AI-generated images (or deepfakes) have become so realistic that it is now almost impossible to distinguish a fake image from a real one. Pushed by ever-evolving frontier models, modern image generation technology has surpassed the capabilities of most deepfakes detectors, leaving online users vulnerable to disinformation supercharged by hyperrealistic images.
As our capacity to distinguish a real image from an AI-generated one vanishes, our information ecosystem integrity and our shared belief in a common reality is under threat: A recent study (and our own human perception study) found that humans only detect fake images from modern models half of the time.
To address this, our new paper OpenFake: An Open Dataset and Platform Toward Real-World Deepfake Detection introduces a new dataset to train the next generation of deepfake detection tools.
Detecting the invisible

Previous AI tools could easily spot deepfakes as early generative models left glaring visual flaws such as scrambled or nonsensical text, extra fingers or teeth, distorted eyes, and other clear anatomical or structural mistakes. But most of these issues were resolved in latest models, and deepfake detection tools trained on older data are no longer able to use these artifacts to distinguish real images from modern AI-generated ones.
To tackle this issue, we needed a new dataset on which to train modern deepfake detectors that would go beyond what the naked eye can see: while humans can easily get fooled by visual realism, our method can spot tiny artifacts produced when an AI tool generates or upscales images.
An up-to-date dataset: OpenFake

To craft the OpenFake dataset, we collected 3 million real images from the public dataset “Laion 400M”. We extracted captions from them to serve as prompts to generate 1 million synthetic counterparts using a range of modern text-to-image models. The final OpenFake dataset consists of 4 million images, each paired with its associated prompt, curated for misinformation risk and informed by patterns observed in real-world social media.
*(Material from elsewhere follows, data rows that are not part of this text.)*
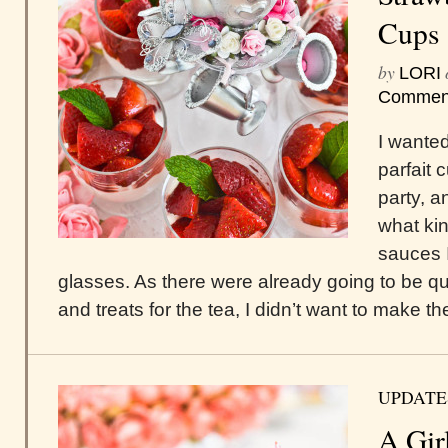
Cups
by
LORI
Commen
I wante
parfait 
party, a
what ki
sauces I
glasses. As there were already going to be qu
and treats for the tea, I didn’t want to make th
UPDATE
A Gir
OpenFake is the first benchmark to incorporate images generated by the most recent state-of-the-art models, including OpenAI’s GPT-Image-1, Google’s Imagen-4, and Flux 1.1 Pro
Superior Real-World Generalization
To evaluate the impact of the OpenFake dataset on detection performance, we trained the same SwinV2-based deepfake detector using three different datasets: OpenFake, GenImage, and Semi-Truths. We then assessed each model on a hand-curated collection of real and synthetic images circulating on social media.
The detector trained on OpenFake performed exceptionally well, confirming our lab results. In contrast, models trained on older datasets were almost incapable of detecting a fake image generated with a modern model.
Crowdsourcing the Future of Deepfake Detection
No deepfake detection tool is futureproof: AI image generators will be updated as soon as flaws are detected, making a static dataset unsuitable for future applications.
This is why we introduced OpenFake Arena, a crowdsourced adversarial platform where users generate synthetic images to fool a live deepfake detector. Any image that successfully evades detection is added to the training dataset. In other words, whenever a user ‘beats’ the model, they simultaneously help strengthen it by contributing new challenging examples.
Users can upload any image to the Arena and receive an instant verdict from the detector, making it a practical tool for testing suspicious content in real time. We also plan to release a browser extension that will allow users to check any image on the internet with a single click.
To make the experience more engaging, the Arena includes a leaderboard that ranks participants based on their ability to create convincing synthetic images. By joining the Arena, trying to “break” the detector and climbing the leaderboard, users directly support the development of the next generation of robust deepfake defenses.